Bandar Putra Kulai is a medium-sized mixed-development township, built by IOI Group from 2001, in the Kulai District, Johor, Malaysia. The IOI Mall Kulai shopping complex is located here, as well as the Palm Villa Golf Resort, the Kulai fire brigade station and Hutan Bandar Putra park.

==Population==
As of January 2016 the township has a population of 19,793, comprising about 8% of the wider Kulai District population.
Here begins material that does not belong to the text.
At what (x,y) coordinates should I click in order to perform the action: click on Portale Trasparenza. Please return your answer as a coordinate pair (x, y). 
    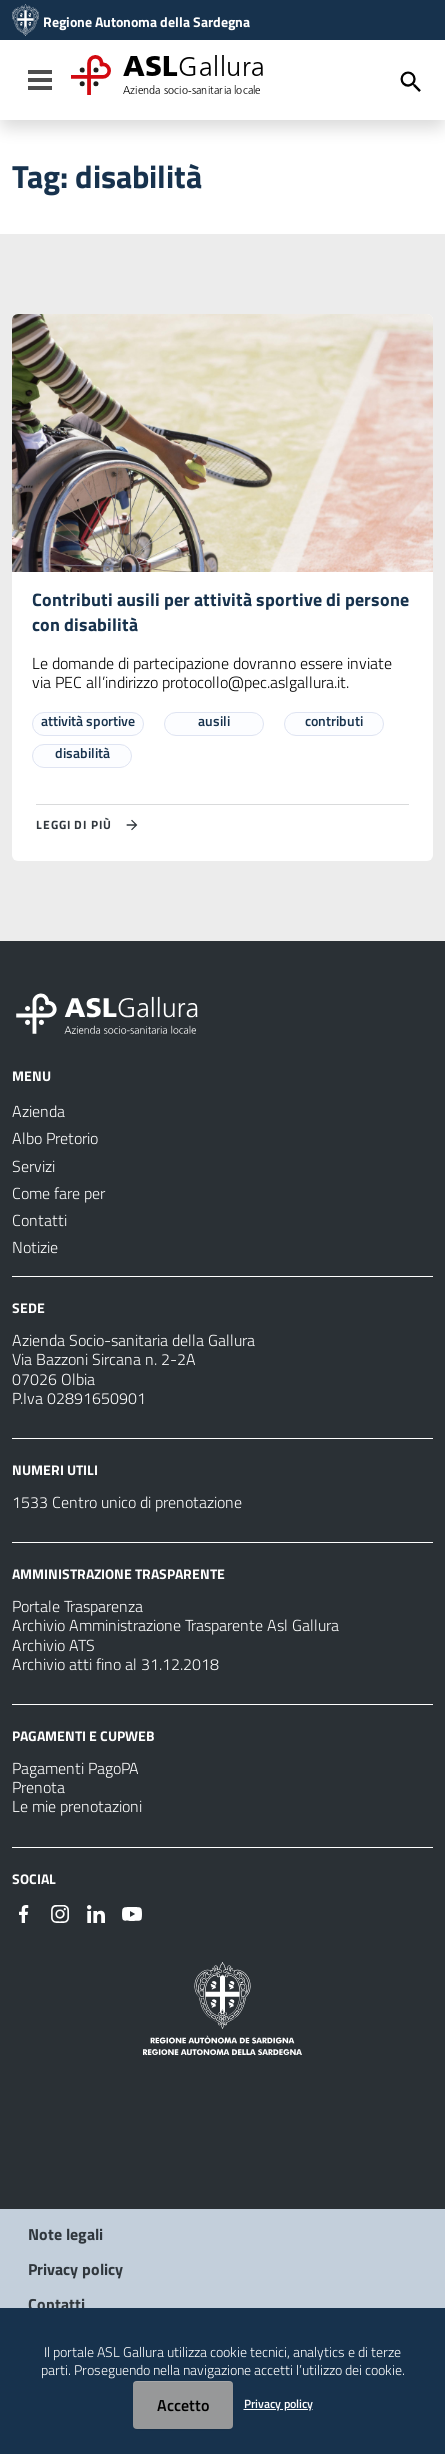
    Looking at the image, I should click on (77, 1606).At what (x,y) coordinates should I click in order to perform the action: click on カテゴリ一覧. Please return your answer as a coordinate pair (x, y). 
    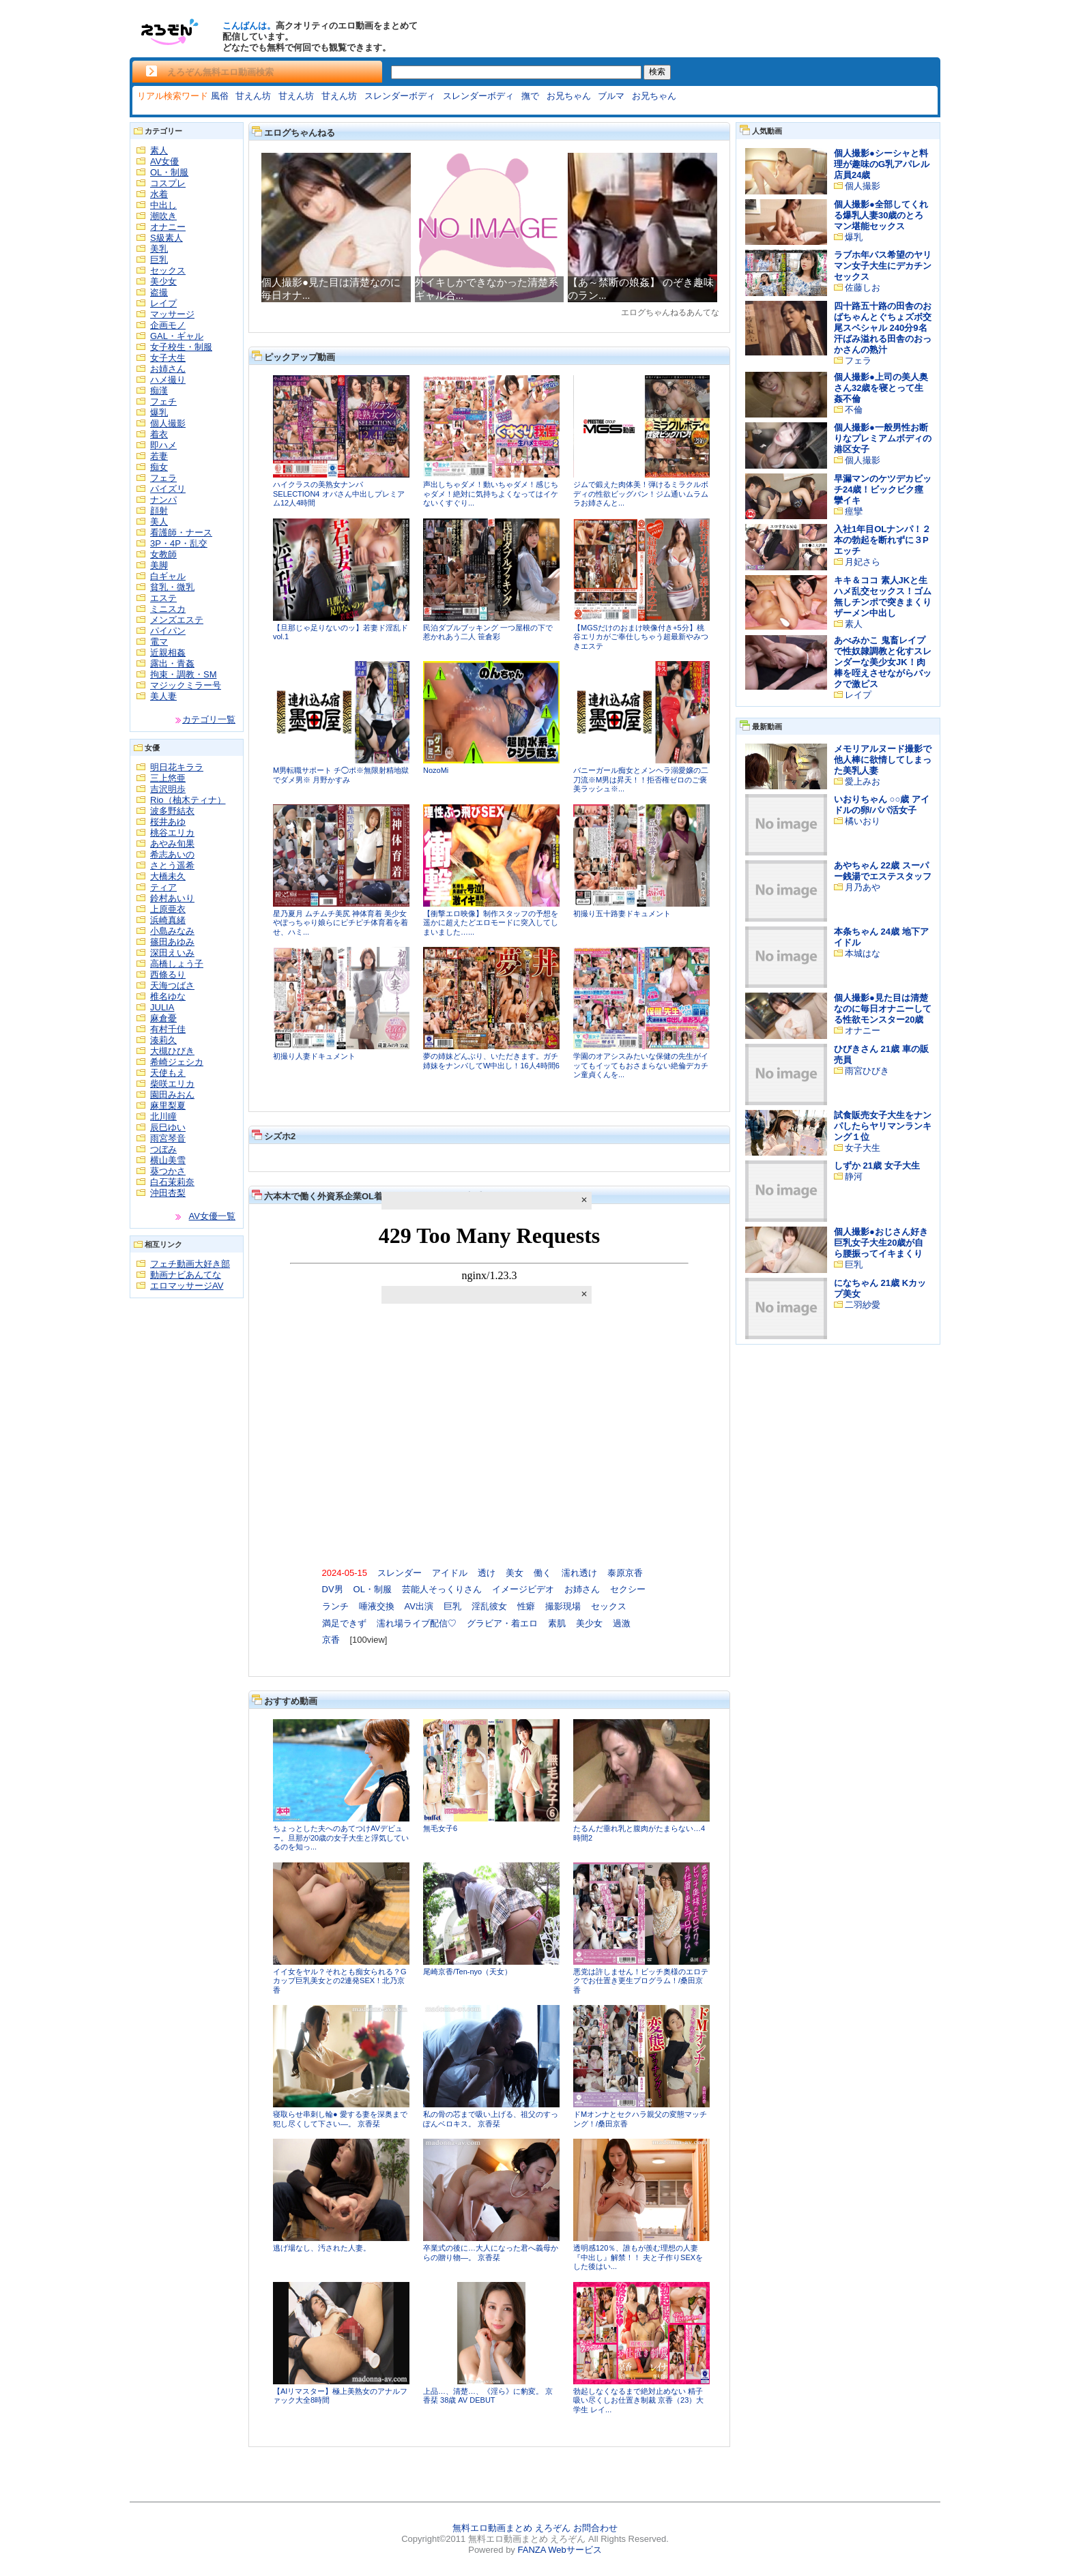
    Looking at the image, I should click on (208, 719).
Although the population has grown fast and steadily since its start, the spacious design of the streets and the many smaller parks, playgrounds and water bodies within the township contribute to a low population density.

==Location==
Bandar Putra is located between the Kulai trunkroad, opposite the Genting Group's township of Indahpura to the west, the IOI oil palm lands to the north, Senai Airport to the east and the township of Saleng to the south. Bandar Kulai is situated some 2 km north up the trunk road while Senai town is some 4 km south up the trunk road.

The river Sungai Skudai as well as the Bangkok-Kuala Lumpur-Singapore railway run alongside Bandar Putra township, with the nearest train station being Kulai town. Though train services have stopped operating from Johor Bahru to Singapore vv, the trains to and from Kulai stop / depart at Johor Bahru, where a shuttle train is available to continue into Singapore.